Chevrolet is perhaps best known for its hulking great 4x4s and huge-engined sports cars, but it’s also partial, in the UK at least, to churning out small family cars such as the Aveo. The latest edition of the Aveo is an interesting proposition, as it offers edgy, progressive styling, high economy and low emissions, and a price tag that should cause a splash in its segment. We tested the £13,695 Chevrolet Aveo LTZ 1.3 VDCI (95PS) with manual transmission.

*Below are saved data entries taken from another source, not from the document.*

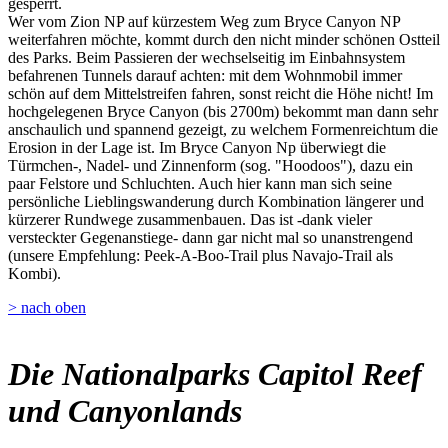
gesperrt.
Wer vom Zion NP auf kürzestem Weg zum Bryce Canyon NP
weiterfahren möchte, kommt durch den nicht minder schönen Ostteil
des Parks. Beim Passieren der wechselseitig im Einbahnsystem
befahrenen Tunnels darauf achten: mit dem Wohnmobil immer
schön auf dem Mittelstreifen fahren, sonst reicht die Höhe nicht! Im
hochgelegenen Bryce Canyon (bis 2700m) bekommt man dann sehr
anschaulich und spannend gezeigt, zu welchem Formenreichtum die
Erosion in der Lage ist. Im Bryce Canyon Np überwiegt die
Türmchen-, Nadel- und Zinnenform (sog. "Hoodoos"), dazu ein
paar Felstore und Schluchten. Auch hier kann man sich seine
persönliche Lieblingswanderung durch Kombination längerer und
kürzerer Rundwege zusammenbauen. Das ist -dank vieler
versteckter Gegenanstiege- dann gar nicht mal so unanstrengend
(unsere Empfehlung: Peek-A-Boo-Trail plus Navajo-Trail als
Kombi).
> nach oben
Die Nationalparks Capitol Reef
und Canyonlands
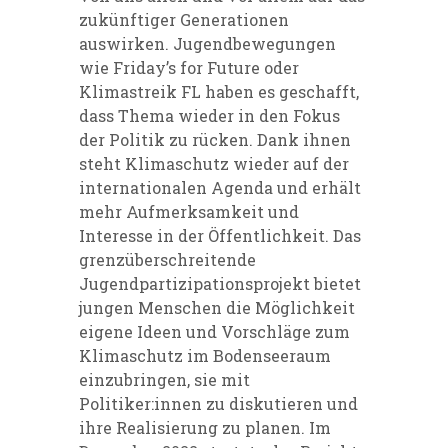
zukünftiger Generationen
auswirken. Jugendbewegungen
wie Friday’s for Future oder
Klimastreik FL haben es geschafft,
dass Thema wieder in den Fokus
der Politik zu rücken. Dank ihnen
steht Klimaschutz wieder auf der
internationalen Agenda und erhält
mehr Aufmerksamkeit und
Interesse in der Öffentlichkeit. Das
grenzüberschreitende
Jugendpartizipationsprojekt bietet
jungen Menschen die Möglichkeit
eigene Ideen und Vorschläge zum
Klimaschutz im Bodenseeraum
einzubringen, sie mit
Politiker:innen zu diskutieren und
ihre Realisierung zu planen. Im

The Chevy Aveo isn't a bad looking motor.
The Chevy Aveo isn’t a bad looking motor.

Design

Aesthetically, the previous Aveo was somewhat forgettable, so we’re pleased to see Chevrolet has made a solid attempt to spruce things up. This model sports aggressive motorcycle-inspired front and rear light clusters and has a sharper, more sculpted look overall. It’s not as sporty-looking as a Fiesta, nor as classy as the retro modern Fiat 500, but it’s not a car that will shame you into wearing a balaclava as you drive it.

The Aveo’s interior design is tolerable — just. It lets itself down with a quite hideous digital speedometer, which lives inside an instrument binnacle resembling a cheap alarm clock from a bygone decade. We weren’t too keen on the bulky centre console, either, which looks like an incongruous hand-me-down from one of Chevy’s larger vehicles. The plastics used on the dashboard and door panels are of a budget nature, though some clever texturing makes them look and feel more premium than they actually are.

The 'hidden' door handles at the rear helps it do a good impression of a 2-door.

Practicality

There’s plenty of space inside the Aveo, both at the front and rear. Provided the driver and front passenger aren’t averse to pushing their seats forward, it’ll happily accommodate four six-footers — although not in total comfort. The front seats don’t provide quite enough support and there’s not an awful lot of flexibility in the way they can be adjusted, so it can take a while to find a comfortable position. The seats at the rear, meanwhile, are rock solid, so this isn’t a car you’ll want to be stuck in on long journeys.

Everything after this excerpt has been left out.